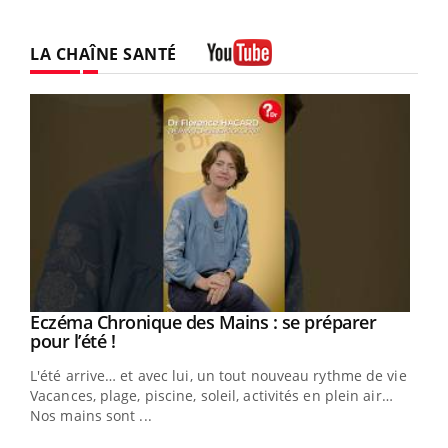
LA CHAÎNE SANTÉ
Youtube
Eczéma Chronique des Mains : se préparer
Youtube
Youtube
pour l’été !
L'été arrive… et avec lui, un tout nouveau rythme de vie !
Vacances, plage, piscine, soleil, activités en plein air…
Nos mains sont ...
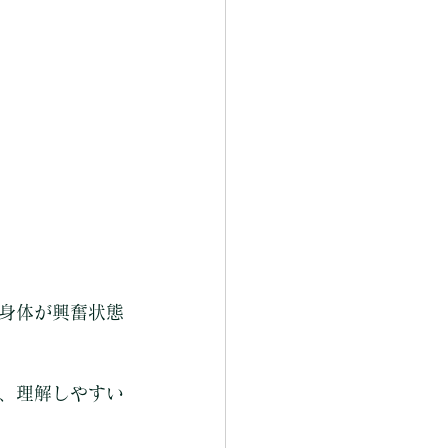
身体が興奮状態
、理解しやすい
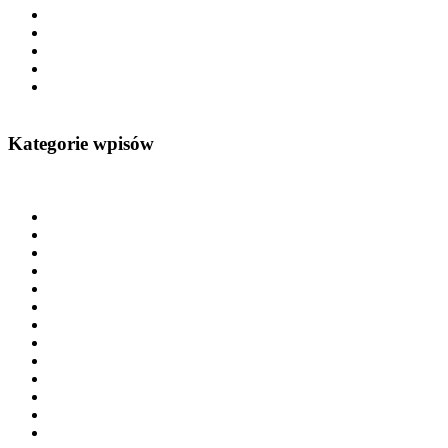
Kategorie wpisów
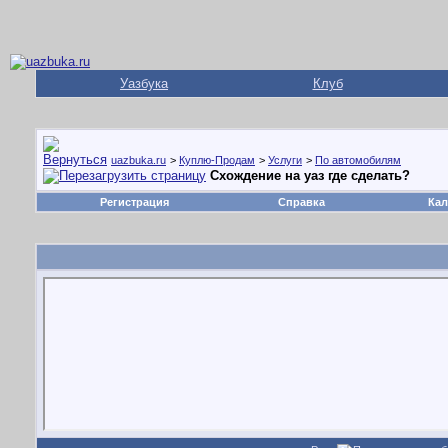
Уазбука
Клуб
uazbuka.ru
>
Куплю-Продам
>
Услуги
>
По автомобилям
Схождение на уаз где сделать?
Регистрация
Справка
Кал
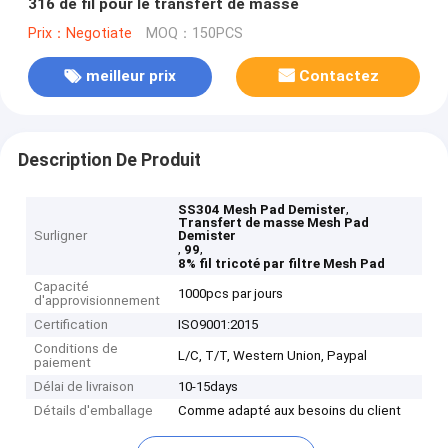
316 de fil pour le transfert de masse
Prix：Negotiate
MOQ：150PCS
meilleur prix
Contactez
Description De Produit
,
SS304 Mesh Pad Demister
Transfert de masse Mesh Pad
Surligner
Demister
,
,
99
8% fil tricoté par filtre Mesh Pad
Capacité
1000pcs par jours
d'approvisionnement
Certification
ISO9001:2015
Conditions de
L/C, T/T, Western Union, Paypal
paiement
Délai de livraison
10-15days
Détails d'emballage
Comme adapté aux besoins du client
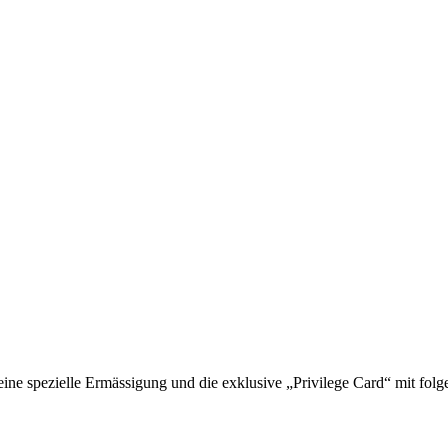
 spezielle Ermässigung und die exklusive „Privilege Card“ mit folge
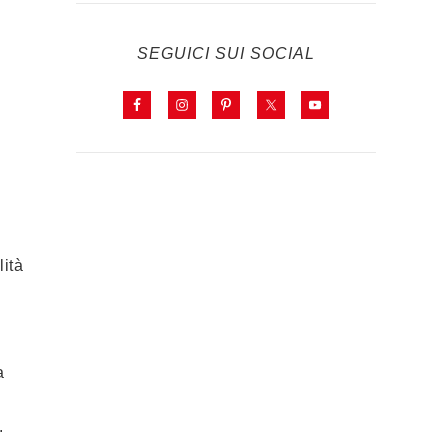
SEGUICI SUI SOCIAL
lità
a
.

★ ★ ★ ★ ★

**WHAT THE TASK REQUIRES**
Leave every picture out and copy precisely the lines from the one containing "316 de fil pour le transfert de masse" through the last line of the data above, both ends included.

**REPLY**
316 de fil pour le transfert de masse
Prix：Negotiate
MOQ：150PCS
meilleur prix
Contactez
Description De Produit
,
SS304 Mesh Pad Demister
Transfert de masse Mesh Pad
Surligner
Demister
,
,
99
8% fil tricoté par filtre Mesh Pad
Capacité
1000pcs par jours
d'approvisionnement
Certification
ISO9001:2015
Conditions de
L/C, T/T, Western Union, Paypal
paiement
Délai de livraison
10-15days
Détails d'emballage
Comme adapté aux besoins du client
 spezielle Ermässigung und die exklusive „Privilege Card“ mit folge
SEGUICI SUI SOCIAL
lità
a
.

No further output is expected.